Tumor suppression is just one piece of the puzzle, though. Many cancers also exhibit altered metabolism—which appears to differ between men and women. For example, when Rubin and his colleagues compared gene expression in glioblastoma tissue specimens from male and female patients, they found that expression signatures indicative of a switch to glycolysis predicted survival differently in the two sexes. While males were a lot less likely to survive once the glycolytic signature appeared in their cancer cells, female survival was not similarly linked to glycolysis (JCI Insight, 2:e92142, 2017). Last year, researchers at the Dana-Farber Cancer Institute and other New England–based institutions identified patterns of transcriptional regulation involved in a drug metabolism pathway that are associated with survival in women, but not men, who are receiving chemotherapy for colon cancer (Cancer Res, 78:5538–547, 2018).
Earlier this year, in another analysis of expression signatures in human glioblastomas, Rubin and his colleagues identified additional sex biases in the cellular pathways linked to cancer survival. In women, survival was associated with a gene expression pattern pertaining to integrin signaling, while survival in males correlated with a pattern of gene expression in a cell cycle regulatory pathway. These findings mirrored the results of the group’s analysis of standard MRI images, which revealed that male survival could be predicted from just the rate of tumor proliferation, whereas for females both proliferation and invasion mattered (Sci Transl Med, 11:eaao5253, 2019). The cell cycle has obvious connections to proliferation, and integrin signaling has ties to invasion via changes in cell adhesion and migration, among other relevant functions, Rubin notes. “There’s no evidence that these things directly relate, but there is a consistency between them that’s compelling.”

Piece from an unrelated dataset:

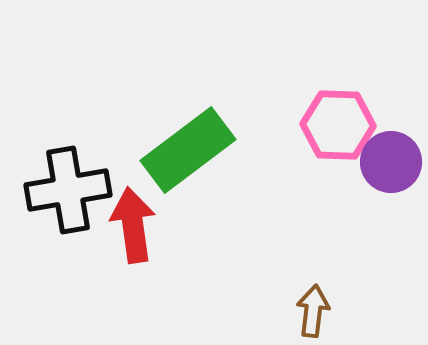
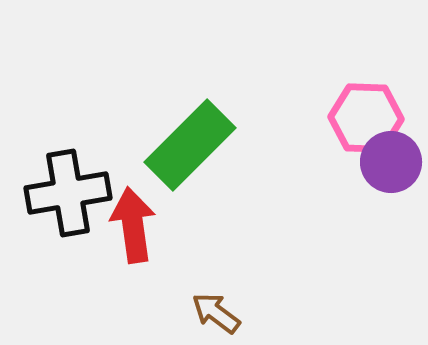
pink hexagon: moved 28 px right, 7 px up
green rectangle: moved 2 px right, 5 px up; rotated 8 degrees counterclockwise
black cross: moved 3 px down
brown arrow: moved 97 px left, 2 px down; rotated 60 degrees counterclockwise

Work such as Rubin’s illustrates the role of cell-intrinsic differences between the sexes that can contribute to cancer’s male bias, says Art Arnold, a University of California, Los Angeles, physiologist who has pioneered the study of the genetic and hormonal underpinnings of sex differences in biology. Arnold acknowledges the roles played by more widely recognized sources of sex variation, namely, differences in environmental exposures and hormone levels. But Rubin’s work pertains to a “third class” of factors that merit consideration, he says—those factors “coming from within a cell.”
Understanding sex differences in cell biology more generally will be key to developing better treatments for cancer, says Christine Disteche, a geneticist at the University of Washington in Seattle who serves on the council of the Organization for the Study of Sex Differences. She notes that the National Institutes of Health (NIH) is looking in this direction. “Now there is a big push to add on studies comparing male and female” across biomedical research, she says.
Rubin says he thinks it’s about time, noting that clinical trials that lump the two sexes together will fail to find optimal treatments for either. “In an era where people love to talk about personalized medicine, [the fact] that personalizing to a person’s sex has not been part of that conversation is incredible to me.”